◆ **Work to complete**: Please give back the listing exactly, without any of its pictures.

◆ **Raw data**:

====================

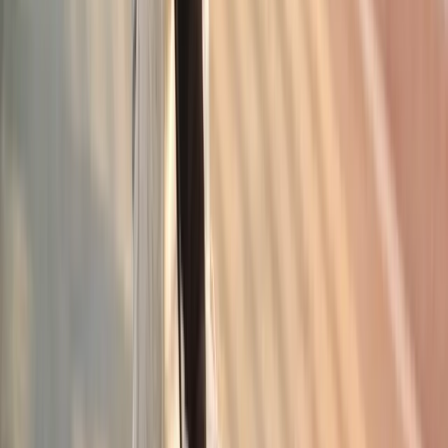
Request an Appointment
We'll get back to you shortly — same-week appointments
available.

====================

◆ **Task output**:
Request an Appointment
We'll get back to you shortly — same-week appointments
available.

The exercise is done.